Yasmin sets out to dramatise why British Muslims felt alienated in British society post 11 September 2001. Yasmin touches similar ground to Loach's Ae Fond Kiss (which dealt with a love affair between a Muslim and a Catholic in Glasgow) and Hanif Kureishi's My Son the Fanatic (about a Pakistani taxi driver who has an affair with a white prostitute, and whose son becomes an Islamic fundamentalist). It explores the cultural dilemmas of Muslims in post-9/11 Britain: the film's younger Asian characters are tempted by western society with all its secular joys and perils but, because of rising Islamophobia, are pushed from that milieu into the comforting world of traditional Islamic society or, frighteningly, fundamentalist terror.

We revised the approach of Stuart Hall on reception theory : preferred, negotiated and oppositional readings. Beaufoy's and Glenaan's intention is to position the reader as feeling growing sympathy for the female protagonist and for the Muslim community. 

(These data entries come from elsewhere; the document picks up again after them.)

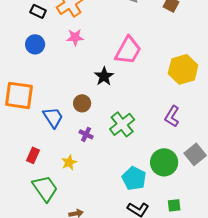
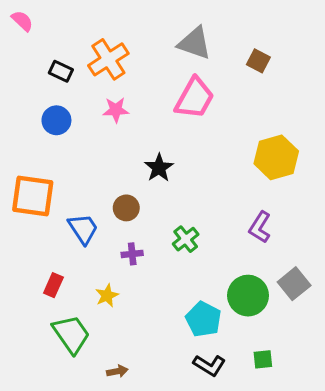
pink trapezoid: (128, 50) -> (195, 98), moved
green cross: (122, 124) -> (186, 239), size x0.7
purple cross: (86, 134) -> (132, 254), turned -32

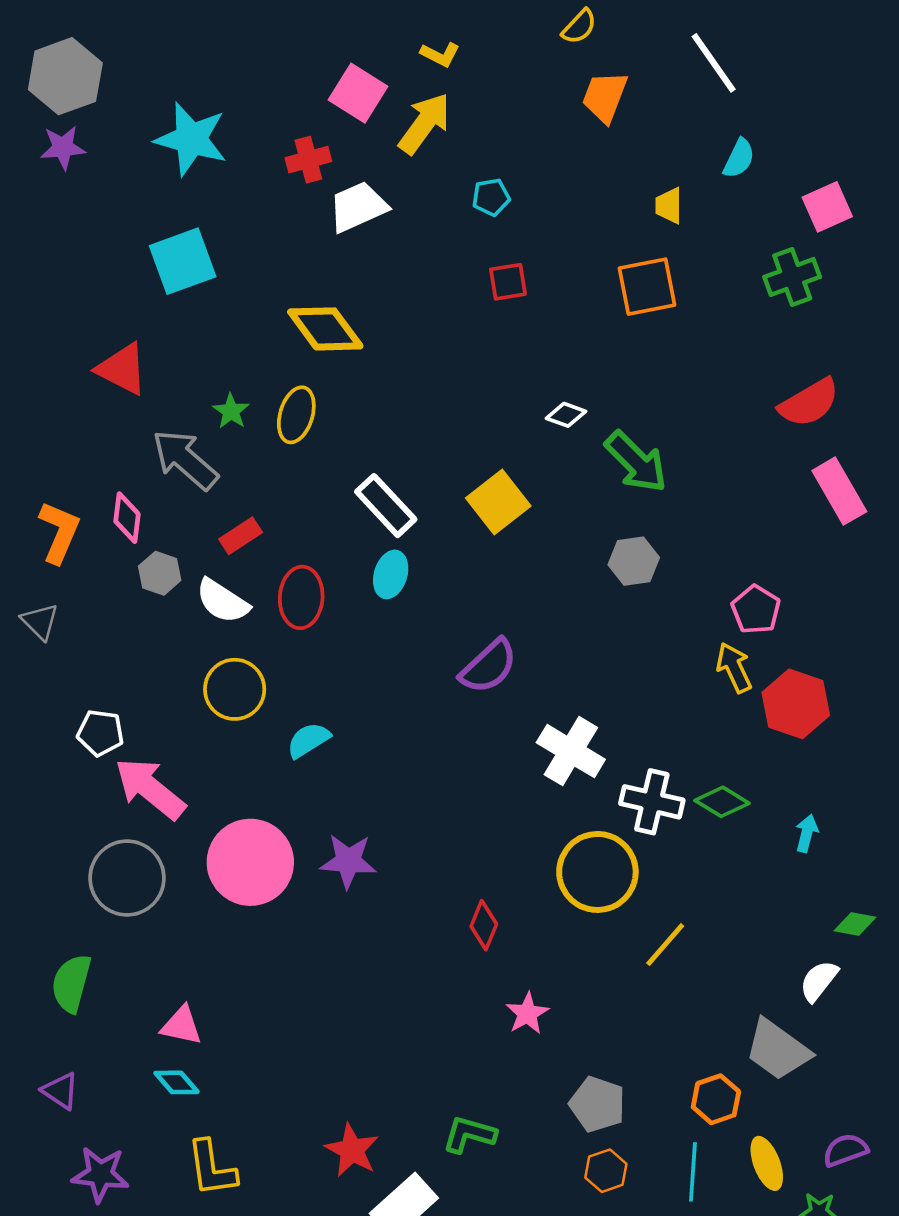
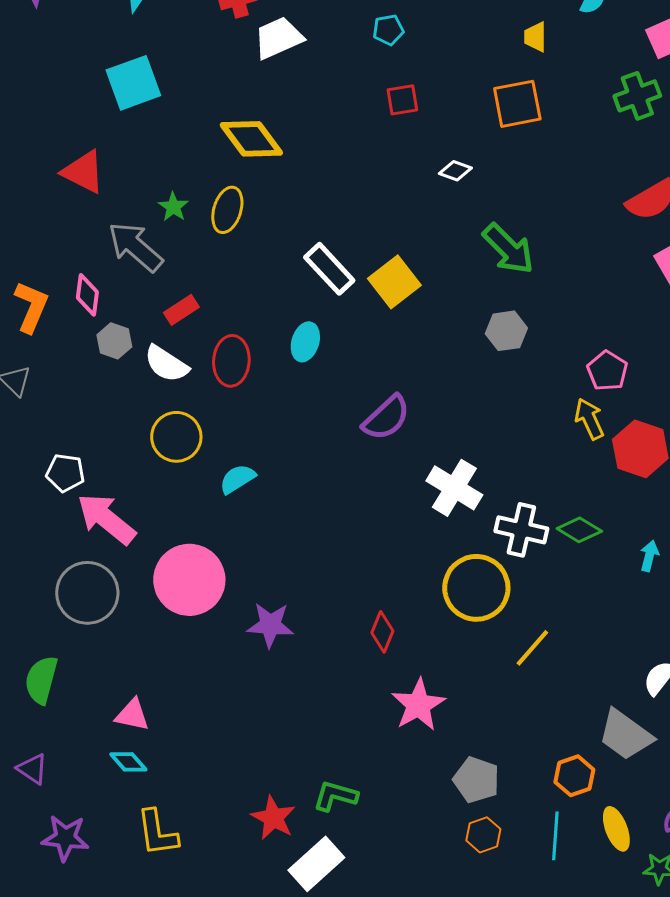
white diamond: (566, 415) -> (455, 171), moved
white rectangle: (386, 506) -> (329, 269), moved
purple star: (348, 861) -> (270, 625), moved
pink star: (527, 1013) -> (418, 705), size x1.5
green L-shape: (469, 1134) -> (335, 796), moved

However, Yasmin failed to achieve cinematic release in the UK. Why? Yasmin has been released in cinemas in France, Germany, Brazil and Switzerland, and is likely to be distributed in Holland, Belgium and Italy. It garnered positive reviews at Edinburgh and Venice, won an audience award at the Festival of British film at Dinard and an Ecumenical Prize in Locarno, Switzerland. Yesterday Panjabi was chosen as Britain's representative in a key European showcase for upcoming actors at next month's Berlin film festival.
Why, then, has Yasmin not received a British cinematic release? Is it not an indictment of the frivolity of the UK's film-going culture that Yasmin will only be shown tonight on Channel 4, while the rest of western Europe can see it on the big screen?
"The thing is," says Sally Hibbin, "after we finished filming in June we showed it but couldn't get a UK film distributor interested. It was only after we got the award at Dinard that we managed to get a distribution deal." Ironic: it took a French audience to get British distributors interested in a British film.
That deal was with Verve Pictures, a small company that distributes British independent films. "The problem was, they couldn't find an opening at cinemas for a long while. And that wasn't good enough for us, because the film is clearly very topical and any delay would weaken its impact. So we went to Channel 4. I think there is a nervousness about how this kind of film will play at the British box office."